作为在顶级代码中通过引用传递结构的示例，您可以使用inout参数：因此inout参数可以通过引用传递，但 Swift 的一般实现方式inout是参数通过值传递，并在函数返回后重新分配。

Although the compiler optimizes the function call so you could get a true reference in some situations. This optimization only affects variables which aren't computed or have a property observer like willSetand didSet(and probably other cases).

尽管编译器优化了函数调用，因此在某些情况下您可以获得真正的引用。

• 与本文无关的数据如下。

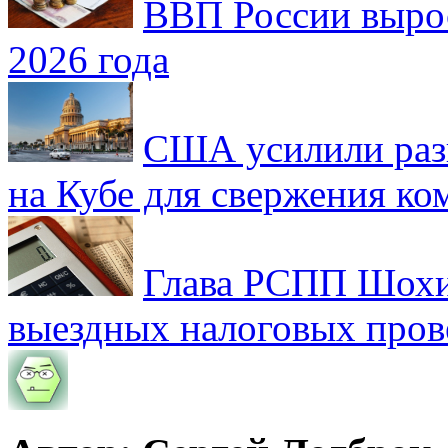
ВВП России вырос
2026 года
США усилили раз
на Кубе для свержения к
Глава РСПП Шохин
выездных налоговых пров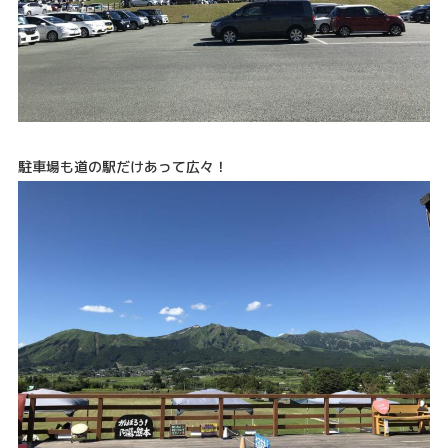
駐車場も道の駅だけあって広々！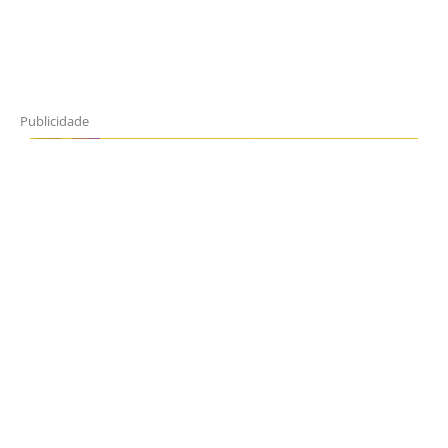
Publicidade
Horário de Atendimento Comercial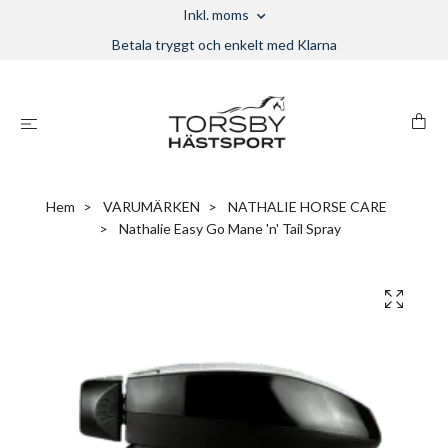
Inkl. moms
Betala tryggt och enkelt med Klarna
Hem
VARUMÄRKEN
NATHALIE HORSE CARE
Nathalie Easy Go Mane 'n' Tail Spray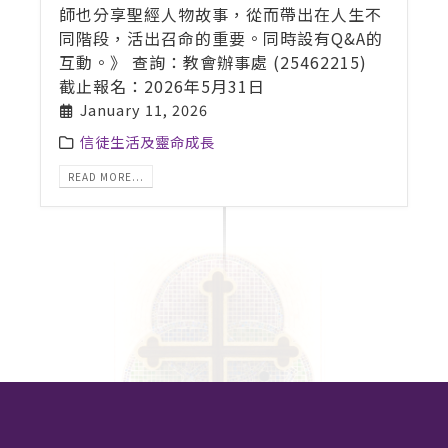
師也分享聖經人物故事，從而帶出在人生不
同階段，活出召命的重要。同時設有Q&A的
互動。》 查詢：教會辦事處 (25462215)
截止報名：2026年5月31日
January 11, 2026
信徒生活及靈命成長
READ MORE...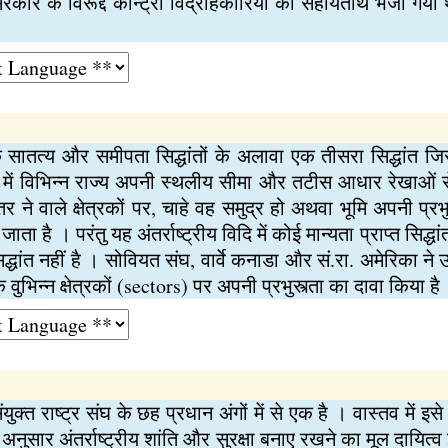
कार के विरूद्द कोन्ट्रा विद्रोहकारियों को सहायतार्थ भेजा गया
के सातत्य और समीपता सिद्धांतों के अलावा एक तीसरा सिद्धांत जिसके
ों में विभिन्न राज्य अपनी स्थलीय सीमा और तटीस आधार रेखाओं से 
ने वाले क्षेत्रकों पर, चाहे वह समुद्र हो अथवा भूमि अपनी प्रभ
ता है । परंतु यह अंतर्राष्ट्रीय विदि में कोई मान्यता प्राप्त सिद्धां
सिद्धांत नहीं है । सोवियत संघ, वार्वे कनाडा और सं.रा. अमेरिका ने 
 के वुभिन्न क्षेत्रकों (sectors) पर अपनी प्रभुस्त्ता का दावा किया है
ंयुक्त राष्ट्र संघ के छह प्रधान अंगों में से एक है । वास्तव में इस
 अनुसार अंतर्राष्ट्रीय शांति और सुरक्षा बनाए रखने का मूल दायित्व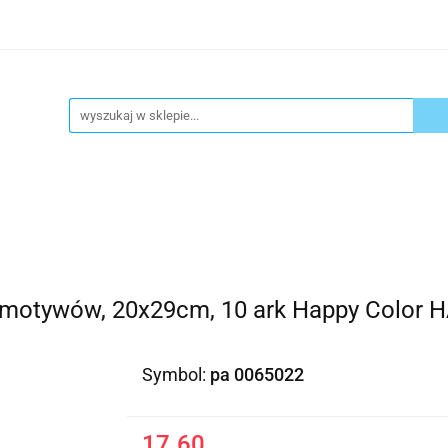
ykuły biurowe
Artykuły spożywcze
Chemia Gospod
atacja
Blog
Kontakt
ły spożywcze
Chemia Gospodarcza
Urządzenia i ek
 motywów, 20x29cm, 10 ark Happy Color 
Symbol:
pa 0065022
17.60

此优化仅影响未计算或具有属性观察器（如willSet和）didSet（可能还有其他情况）的变量。

So you should only rely on the current instance which is not in the scope of the function:

所以你应该只依赖不在函数范围内的当前实例：

struct Test {
    var value = 0
}

// case 1
var myTest = Test()

// case 2
var myTest = Test() {
didSet { print("I was set") }
}

// case 3
var myTest: Test {
get{ return Test() }
set{ print("I set myself") }
}

func mutateTest(inout t: Test) {
    // directly referencing to myTest

    myTest.value // value = 0 in all cases

    t.value = 42
    myTest.value // value = 42 in case 1 ; value = 0 in case 2 and 3

    t = Test()   // nothing gets printed
    myTest.value // value = 0 in all cases

    t = Test()   // nothing gets printed
    t.value = 3  // value = 3 in case 1 ; value = 0 in case 2 and 3
}

changeTest(&myTest)
//case 2: "I was set", case 3 "I set myself" get printed now

myTest.value // value = 3 in all cases

As you can see myTestand tare only equivalent in case 1 ("true" reference semantics). So this makes a huge difference if you also reference myTestin the function itself. But as long as you don't do this you are good to go.

如您所见myTest，t并且仅在情况 1（“真实”引用语义）中等效。因此，如果您还引用myTest了函数本身，这将产生巨大的差异。但只要你不这样做，你就可以继续。